Brandon Werner

Archive for the ‘Enterprise Architecture’ Category

Typical Architecture Roles in an Enterprise Environment

Monday, June 23rd, 2008

I created the following slide on typical architecture roles and I thought I’d share it.

Typical Architecture Roles in an Enterprise Environment

Typical Architecture Team

Enterprise Architects

Primary role is to manage large scale product and process integrations and determine which products and processes are best suited to deliver on business requirements. They control the large picture of how everything works in an organization and maintains this in a centralized location. They should be experts in software and enterprise design methodologies with experience in how large systems interact and manage data. These architects are essential to competitive and cost-effective decision making and use of technologies.

Water-Cooler Talk: The latest research in to The Staged Event-Driven Architecture for Highly Concurrent Server Applications

Integration Architects

This is an emerging role in larger companies that have large and complicated deployments, particularly around Service Oriented Architecture (SOA). They are usually the ones that have the task of managing Business Processes. Put simply, they tie the software platforms the Software Architect designs together on the environments the Enterprise Architects deliver and purchase. Although Enterprise Architects are typically restricted to existing thinking and technology products, it is the combination of Integration and Software Architects that differentiate an organization and provide maximum benefit.

Water-Cooler Talk: How to change the business workflow so that they can be quicker than their competitors. May need to talk to the Software Architects about how the platform can be changed for quicker processing too.

Software Architects

Primary role is to take architectural directions and artifacts and produce and manage a software platform that provides strategic and operational advantage to an organization. They are usually the ones who maintain the core frameworks of an organization and are considered the gurus of whatever technology they design for. They are very important as they tend to add order and discipline to projects and ensure that best practices, appropriate abstraction and code re-use occurs. These architects are essential to good outsourcing of software development, especially near-shore and off-shore.

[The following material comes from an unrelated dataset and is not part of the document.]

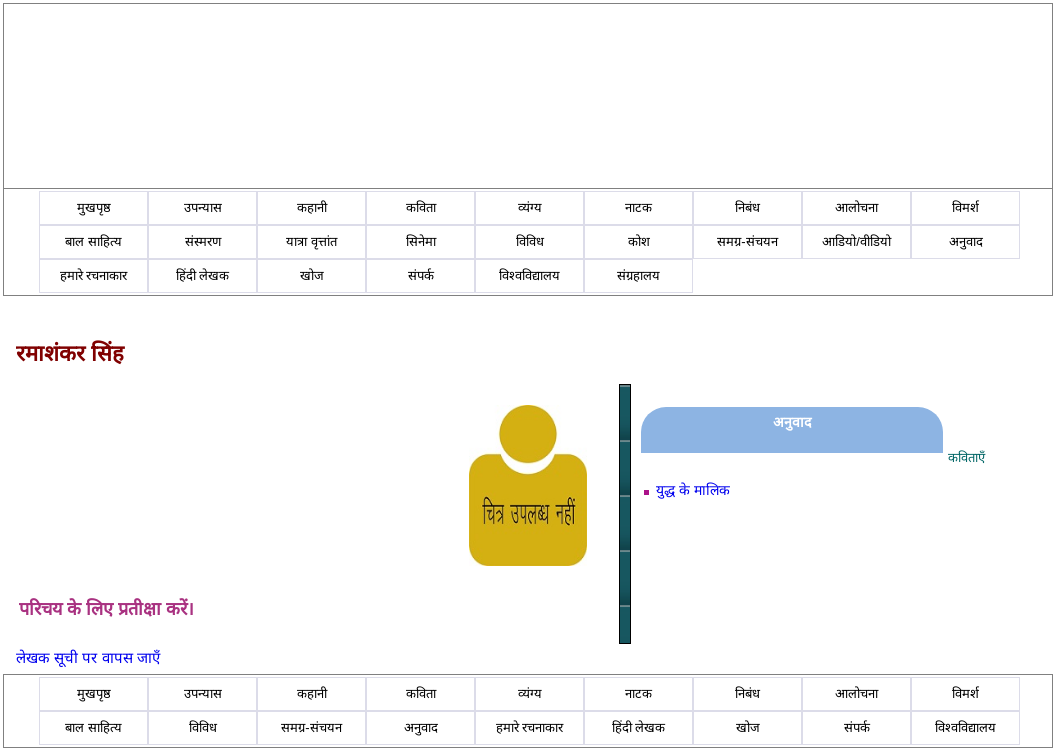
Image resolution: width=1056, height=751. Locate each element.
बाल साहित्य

Water-Cooler Talk: The latest research in to how Dependency Injection in Java 5 eliminates the need for the Composite Entity pattern in enterprise development.

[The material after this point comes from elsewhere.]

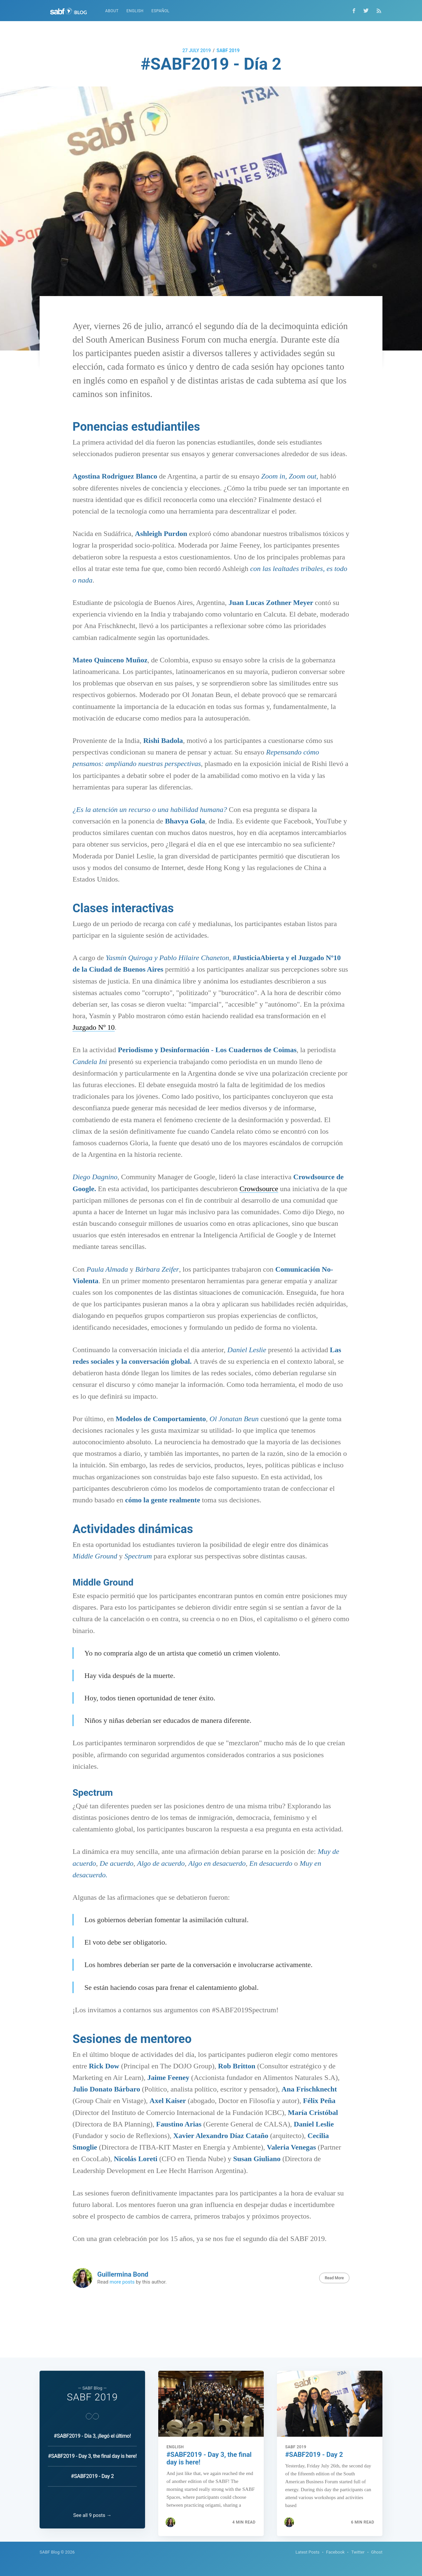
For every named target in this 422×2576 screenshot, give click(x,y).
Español (160, 11)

Gartner Podcast: SOA Lessons Learned From the Trenches

Sunday, June 22nd, 2008

Gartner came out with a good podcast of one of their sessions from the Gartner Enterprise Architecture Summit. It is a very informative panel discussion about “Lessons Learned From the Trenches” with SOA/Enterprise Architecture. Anyone who is an Enterprise Architect or Technology/Business Executive embracing the change and possibilities of SOA in their organization will want to give it a listen. Chances are very good you’ll be vigorously nodding your head and maybe even feeling a little bit better about yourself knowing you are not alone in dealing with these problems.

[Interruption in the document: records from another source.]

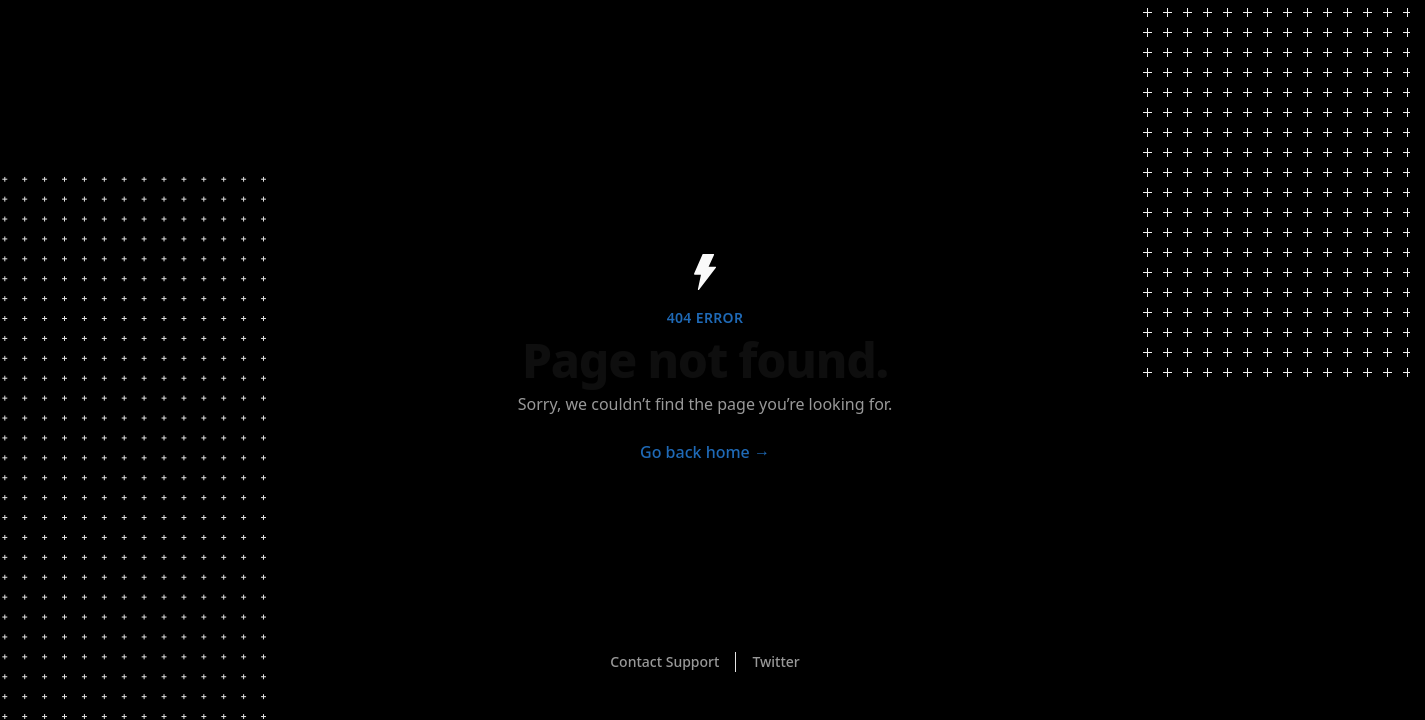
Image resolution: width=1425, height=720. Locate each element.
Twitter (775, 661)
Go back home (705, 452)
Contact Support (664, 661)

Much of the conversation is about how to drive SOA adoption (it appears relying on developers to browse a repository is not working), how to measure cost benefits and savings to an organization (hint: measure your service reuse) and how they approach funding services which may not have an exact business advocate and therefore pocketbook to work against.

The last piece comes up all the time in organizations implementing a service oriented architecture. There are many business areas that would benefit from a high level “business service” which would result from the orchestration through externalized business logic (BPM/BPEL) of lower level “technology services”. Yet, if asked who would fund these lower level technology services so that the business services can emerge, the money dries up. Many take on the model of “first to need, first to pay” but that only works when the technology services and service orchestration aren’t that expensive. It’s hard to get project specific business users to fund enterprise wide services for the “greater good”. It’s something that has yet to be solved.